C1QA also colocalized within WNV antigen-positive cells with neuronal morphology (Fig. 4d) and with Map2-positive neurites (Fig. 4e). Increased levels of the complement C3 cleavage product, C3d, also colocalized with VGlut1-positive terminals at 7 dpi (Fig. 4f). Levels of colocalization of C1QA with VGlut1-positive presynaptic terminals were significantly increased in WNV-NS5-E218A-recovered animals compared with mock-infected controls at 7 and 25, but not 52 dpi (Fig. 4g). WNV-NS5-E218A-infected complement C3−/− and C3ar1−/−, but not CR1/2−/−or Itgam−/− (Itgam is also known as Cr3), mice showed no differences in synaptophysin-positive synaptic terminals compared to mock-infected controls (Fig. 4h). Presynaptic puncta within microglial (IBA1+) lysosomes were also decreased in WNV-NS5-E218A-infected complement C3−/− and C3ar1−/− compared to wild-type mice (Fig. 4i), indicating that WNV-mediated elimination of synaptic terminals requires C3 and C3aR.

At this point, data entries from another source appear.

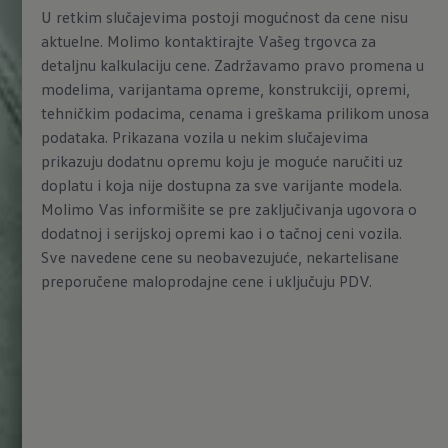
U retkim slučajevima postoji mogućnost da cene nisu
aktuelne. Molimo kontaktirajte Vašeg trgovca za
detaljnu kalkulaciju cene. Zadržavamo pravo promena u
modelima, varijantama opreme, konstrukciji, opremi,
tehničkim podacima, cenama i greškama prilikom unosa
podataka. Prikazana vozila u nekim slučajevima
prikazuju dodatnu opremu koju je moguće naručiti uz
doplatu i koja nije dostupna za sve varijante modela.
Molimo Vas informišite se pre zaključivanja ugovora o
dodatnoj i serijskoj opremi kao i o tačnoj ceni vozila.
Sve navedene cene su neobavezujuće, nekartelisane
preporučene maloprodajne cene i uključuju PDV.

Many pathogens and pathogen-associated molecular patterns induce complement activation within the central nervous system, including WNV24, HIV25, and amyloid plaques26. Our study suggests that complement C3 and C3aR mediate presynaptic terminal loss in the hippocampi of mice that exhibit spatial learning defects during recovery from West Nile neuroinvasive disease. Microglia and recognition of C3 cleavage products by complement receptor C3aR, which is expressed by both neurons and microglia27, are required for this process. Although astrocytes did not exhibit increased colocalization with synaptic terminals, we cannot completely rule out their contribution to this process, as their rates of lysosomal digestion differs from microglia28. Furthermore, alterations to NMDA receptor-mediated long-term potentiation could also contribute to altered synapse homeostasis and memory as several genes in this pathway are differentially expressed in WNV-poor learners (Supplementary Table 4). It is unknown whether complement labelled and eliminated terminals are connected to WNV infected or healthy neurons. In the context of neurotropic viral infection, elimination of presynaptic terminals may prevent trans-synaptic viral spread or aberrant signalling of infected neurons. Further studies will determine if complement- and microglial-dependent synapse elimination prevents neuron-to-neuron spread of WNV and other neurotropic viruses.
METHODS
Animals
At the outset of all experiments, 8–10-week-old male and female mice were used. C57BL/6J and CD11b−/− (CR3−/−) mice were obtained from Jackson Laboratories. C3−/−,CR1/2−/− (in mice, CR1 and CR2 are splice variants both derived from the mouse Cr2 gene), and C3aR−/− mice (> 10 generations back-crossed to C57BL/6) were obtained from John Atkinson (Washington University), CX3CR1–GFP+/− mice (> 10 generations backcrossed to C57Bl/6) were obtained from Richard Ransohoff (Lerner Research Institute, Cleveland Clinic Foundation), μMT−/− mice (C57BL/6 background) were obtained from Michael Diamond (Washington University), and Il34−/− mice (C57BL/6 background) were obtained from Marco Colonna (Washington University). All mice were randomly assigned to control or experimental groups at the beginning of each experiment. All experimental protocols were performed in compliance with the Washington University School of Medicine Animal Studies Committee (protocol number 20140122).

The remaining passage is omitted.